Posts tagged with "Supreme Court of the United States"

Biden Administration asks SCOTUS for consent to end Trump’s ‘Remain in Mexico’ immigration policy

December 31, 2021

On Wednesday, December 29, the Biden Administration asked the Supreme Court for permission to end the Trump-era Remain in Mexico” program, which requires non-Mexican asylum-seekers to stay in Mexico until their U.S. immigration court dates,  reports CNN.

In August, a federal judge in Texas ordered the revival of the policy after the Department of Homeland Security attempted to end the program. An appeals court also ruled against the Administration, which began to re-implement the program earlier this month.

Under former President Donald Trump, thousands of migrants were subject to the program, formally known as Migrant Protection Protocols, which has resulted in migrants living in makeshift camps along Mexico’s northern border, often in squalor and dangerous conditions.

“In short, the lower courts have commanded DHS to implement and enforce the short-lived and controversial MPP program in perpetuity. And they have done so despite determinations by the politically accountable Executive Branch that MPP is not the best tool for deterring unlawful migration; that MPP exposes migrants to unacceptable risks; and that MPP detracts from the Executive’s foreign-relations efforts to manage regional migration,” the Administration wrote to the justices.

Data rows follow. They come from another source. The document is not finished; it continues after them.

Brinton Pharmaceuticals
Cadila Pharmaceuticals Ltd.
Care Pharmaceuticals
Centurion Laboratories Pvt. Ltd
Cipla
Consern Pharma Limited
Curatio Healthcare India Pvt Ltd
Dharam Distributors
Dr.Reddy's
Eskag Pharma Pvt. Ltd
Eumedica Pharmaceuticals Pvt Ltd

According to CNN, the filing also requests that the Supreme Court review the case this term, arguing that the appeals court ruling threatens to disrupt other cases where the government’s policies on issues like immigration detention and parole are challenged.

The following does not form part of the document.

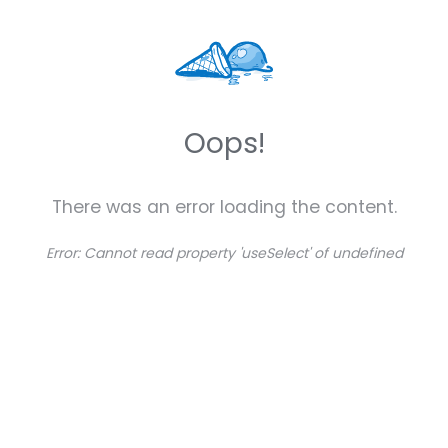
Oops!
There was an error loading the content.
Error:
Cannot read property 'useSelect' of undefined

“Delaying review until next Term would likely postpone resolution of those critical issues until sometime in 2023. In the meantime, the government would be forced to continue negotiating with Mexico to maintain a controversial program that it has already twice determined is no longer in the best interests of the United States,” the filing reads.

The Supreme Court previously denied a request from the Administration that the program’s revival remain on hold while the case was appealed.

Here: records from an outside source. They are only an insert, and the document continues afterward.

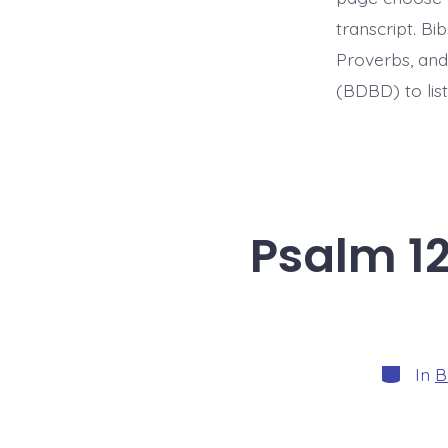
transcript. B
Proverbs, and
(BDBD) to list
Psalm 12
Categori
In
B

When the federal appeals court blocked President Joe Biden’s attempt to end the immigration program, it said the Administration’s efforts did not comply with the Administrative Procedure Act, which sets out specific processes that agencies must go through in unveiling new policies.

The court also said that the effort violated an immigration law that says noncitizens “shall” be detained or returned to the countries from which they arrived while their immigration proceedings move forward.

Research contact: @CNN

Supreme Court appears inclined to hear antitrust suit against Apple

November 27, 2018

On November 26, the U.S. Supreme Court appeared likely to allow a class-action lawsuit (Apple Inc. v. Pepper) first filed in California in 2011 by a group of iPhone users to proceed against Apple.

According to the SCOTUSblog, the implications of the case could be significant not only for Apple—which could face millions of dollars’ worth of damages if the case is allowed to go forward and the company is found liable—but also for other companies that operate similar “electronic marketplaces.”

Specifically, the case alleges that the Cupertino, California-based tech company has violated federal antitrust laws by monopolizing the market for iPhone software on its App Store and requiring consumers to pay inflated prices. Indeed, the suit claims that Apple not only confines sales of its apps to its own store, but also takes a 30% commission from the purchases.

However, the SCOTUSblog notes, Apple is arguing that the iPhone users don’t have a case at all, because Apple is simply selling the apps to iPhone users at the prices that the app developers have set.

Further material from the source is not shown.